セミナー案内

日時
11月17日 (水), 13:30-
場所
Hybrid style(Room 413 & Zoom)
(URLはmichishita.yoshihiro.56e[アット]st.kyoto-u.ac.jpまでお問い合わせください。)
講演者
Mr. Riki Toshio
(Condensed Matter Theory Group)
タイトル
"Reservoir computing and edge of chaos"
備考欄 (アブストラクト等)

Abstract:
Today, artificial neural networks serve as an essential basis of modern machine learning theory. These systems, especially recurrent random network models, are known to exhibit rich dynamical properties, including collective chaotic dynamics, commonsignal-induced synchronization, and noise-induced suppression of chaos [1]. It is particularly remarkable that common-signal-induced synchronization, where any trajectory of the network state converges under the same input regardless of the previous history, brings a new informational perspective to the network dynamics. Combined with the rich dynamical patterns of the networks, this phenomenon enables them to serve as a resource for real-time information processing, such as time-series prediction, observer problem, reinforcement learning, and speech recognition. Such a framework is referred to as reservoir computing (RC) (for reviews, see Ref. [2]) and they have attracted a great deal of interest in the last decade.

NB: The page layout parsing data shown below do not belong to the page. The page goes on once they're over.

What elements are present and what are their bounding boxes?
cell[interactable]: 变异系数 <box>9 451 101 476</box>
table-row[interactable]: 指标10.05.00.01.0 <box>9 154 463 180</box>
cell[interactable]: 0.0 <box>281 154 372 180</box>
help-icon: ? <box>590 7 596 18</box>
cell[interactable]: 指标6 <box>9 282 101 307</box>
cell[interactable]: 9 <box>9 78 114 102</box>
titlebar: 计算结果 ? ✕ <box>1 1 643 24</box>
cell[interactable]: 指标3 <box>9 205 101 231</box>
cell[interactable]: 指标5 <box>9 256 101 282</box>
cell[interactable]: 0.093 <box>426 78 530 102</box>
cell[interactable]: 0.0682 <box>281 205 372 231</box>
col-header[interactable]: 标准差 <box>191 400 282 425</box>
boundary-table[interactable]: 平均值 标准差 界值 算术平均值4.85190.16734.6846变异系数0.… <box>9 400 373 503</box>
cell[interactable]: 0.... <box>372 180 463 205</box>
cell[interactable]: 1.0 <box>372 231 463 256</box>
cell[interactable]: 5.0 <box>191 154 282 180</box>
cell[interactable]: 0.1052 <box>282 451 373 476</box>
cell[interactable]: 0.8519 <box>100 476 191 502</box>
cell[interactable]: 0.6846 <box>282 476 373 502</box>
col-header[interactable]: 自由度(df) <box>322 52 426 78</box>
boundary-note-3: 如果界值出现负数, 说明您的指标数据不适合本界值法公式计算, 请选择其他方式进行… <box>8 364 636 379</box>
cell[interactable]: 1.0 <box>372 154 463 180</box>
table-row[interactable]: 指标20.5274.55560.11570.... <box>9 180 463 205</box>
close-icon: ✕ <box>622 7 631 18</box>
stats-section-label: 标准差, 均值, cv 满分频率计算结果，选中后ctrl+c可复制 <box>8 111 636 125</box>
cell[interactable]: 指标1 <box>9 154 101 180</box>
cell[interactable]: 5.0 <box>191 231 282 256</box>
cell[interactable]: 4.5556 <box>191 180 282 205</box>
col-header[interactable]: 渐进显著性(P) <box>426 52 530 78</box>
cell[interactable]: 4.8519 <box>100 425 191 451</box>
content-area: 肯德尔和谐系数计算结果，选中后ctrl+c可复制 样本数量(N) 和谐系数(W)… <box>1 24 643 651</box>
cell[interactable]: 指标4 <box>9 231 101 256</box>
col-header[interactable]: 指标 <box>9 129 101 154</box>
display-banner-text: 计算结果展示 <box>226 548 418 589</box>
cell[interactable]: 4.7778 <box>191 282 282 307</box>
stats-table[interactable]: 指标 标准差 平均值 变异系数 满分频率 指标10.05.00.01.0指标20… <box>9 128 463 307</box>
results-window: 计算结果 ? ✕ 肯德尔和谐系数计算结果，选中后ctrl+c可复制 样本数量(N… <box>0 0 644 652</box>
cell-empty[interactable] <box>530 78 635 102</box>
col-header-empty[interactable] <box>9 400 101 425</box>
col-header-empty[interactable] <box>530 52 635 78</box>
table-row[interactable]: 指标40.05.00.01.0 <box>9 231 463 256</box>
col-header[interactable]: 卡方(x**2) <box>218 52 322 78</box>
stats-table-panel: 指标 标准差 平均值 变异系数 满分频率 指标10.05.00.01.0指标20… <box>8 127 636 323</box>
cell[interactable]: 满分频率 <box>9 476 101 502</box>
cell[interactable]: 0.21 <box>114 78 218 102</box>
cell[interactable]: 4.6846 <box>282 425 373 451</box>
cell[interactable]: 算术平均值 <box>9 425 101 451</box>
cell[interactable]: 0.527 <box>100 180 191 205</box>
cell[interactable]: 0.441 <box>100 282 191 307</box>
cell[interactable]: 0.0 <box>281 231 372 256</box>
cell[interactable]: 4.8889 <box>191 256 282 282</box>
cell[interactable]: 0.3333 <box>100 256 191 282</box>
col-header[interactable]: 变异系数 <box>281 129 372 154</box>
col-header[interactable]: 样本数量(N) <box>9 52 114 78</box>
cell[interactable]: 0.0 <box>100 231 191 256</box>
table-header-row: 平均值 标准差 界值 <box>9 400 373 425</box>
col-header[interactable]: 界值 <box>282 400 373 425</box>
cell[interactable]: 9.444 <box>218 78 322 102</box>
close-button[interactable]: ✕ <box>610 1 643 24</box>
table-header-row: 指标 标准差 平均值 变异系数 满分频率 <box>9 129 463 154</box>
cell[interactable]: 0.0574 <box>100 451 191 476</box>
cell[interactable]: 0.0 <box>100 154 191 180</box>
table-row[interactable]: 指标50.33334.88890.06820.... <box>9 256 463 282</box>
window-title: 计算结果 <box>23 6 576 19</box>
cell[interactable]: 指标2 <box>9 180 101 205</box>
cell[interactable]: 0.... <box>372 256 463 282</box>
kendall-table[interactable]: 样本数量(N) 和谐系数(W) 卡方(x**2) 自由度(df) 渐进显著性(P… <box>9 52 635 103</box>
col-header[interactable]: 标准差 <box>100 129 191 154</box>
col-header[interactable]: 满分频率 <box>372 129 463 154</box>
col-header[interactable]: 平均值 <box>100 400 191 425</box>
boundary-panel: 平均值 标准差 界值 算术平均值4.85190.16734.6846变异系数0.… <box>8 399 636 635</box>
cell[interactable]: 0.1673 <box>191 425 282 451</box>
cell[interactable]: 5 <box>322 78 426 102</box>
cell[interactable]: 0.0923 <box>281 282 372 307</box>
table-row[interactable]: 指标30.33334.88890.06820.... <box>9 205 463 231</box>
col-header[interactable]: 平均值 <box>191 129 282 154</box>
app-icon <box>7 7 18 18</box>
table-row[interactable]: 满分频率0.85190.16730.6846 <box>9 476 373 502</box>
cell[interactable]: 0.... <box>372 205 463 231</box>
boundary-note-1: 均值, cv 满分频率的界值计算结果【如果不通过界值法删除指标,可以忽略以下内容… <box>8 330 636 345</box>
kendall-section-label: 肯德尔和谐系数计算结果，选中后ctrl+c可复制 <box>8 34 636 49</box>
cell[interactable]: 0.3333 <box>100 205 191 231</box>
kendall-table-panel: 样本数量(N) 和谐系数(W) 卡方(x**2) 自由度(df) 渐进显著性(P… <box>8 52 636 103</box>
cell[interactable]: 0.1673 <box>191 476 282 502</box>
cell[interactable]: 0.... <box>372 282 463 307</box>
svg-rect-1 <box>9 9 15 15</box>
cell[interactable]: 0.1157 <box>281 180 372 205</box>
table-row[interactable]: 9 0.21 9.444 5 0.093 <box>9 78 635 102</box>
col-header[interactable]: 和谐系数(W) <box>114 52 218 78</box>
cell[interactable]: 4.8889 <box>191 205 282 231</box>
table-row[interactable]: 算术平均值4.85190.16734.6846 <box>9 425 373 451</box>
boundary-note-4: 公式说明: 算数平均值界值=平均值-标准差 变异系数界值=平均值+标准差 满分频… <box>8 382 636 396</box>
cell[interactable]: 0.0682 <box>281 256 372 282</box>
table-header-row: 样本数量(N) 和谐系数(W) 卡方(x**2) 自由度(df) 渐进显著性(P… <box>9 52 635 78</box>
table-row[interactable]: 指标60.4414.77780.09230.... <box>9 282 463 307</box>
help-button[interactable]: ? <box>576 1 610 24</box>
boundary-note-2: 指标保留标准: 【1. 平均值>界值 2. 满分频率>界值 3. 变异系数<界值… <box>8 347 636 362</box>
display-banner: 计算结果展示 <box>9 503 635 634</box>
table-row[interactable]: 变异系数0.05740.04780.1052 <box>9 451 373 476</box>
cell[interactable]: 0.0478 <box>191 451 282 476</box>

In this work, we give a comprehensive study of the dependence of reservoir computer's performance on the network structures, especially the distribution function of the random coupling constants. First, based on the MSRDJ path integral formalism [3], we clarify the universal behavior of the random network dynamics in the thermodynamic limit, which depends only on the asymptotic behavior of the second cumulant generating functions of the network coupling constants. Thereby we can classify the random networks into several universality classes, according to the distribution function of coupling constants chosen for the networks. Subsequently, the relation between the computational power of the reservoir computer and the network parameters is investigated by numerically evaluating the phase diagrams in the steady network states, common signal-induced synchronization, and the computational power in the chaotic time-series predictions, for several types of universality classes.
Reference:
[1] H. Sompolinsky, A. Crisanti, and H. J. Sommers, PRL 61, 259 (1988).
[2] M. Lukosevicius and H. Jaeger, Computer Science Review 3, 127 (2009).
[3] J. Schuecker, S. Goedeke, and M. Helias, PRX 8, 041029 (2018).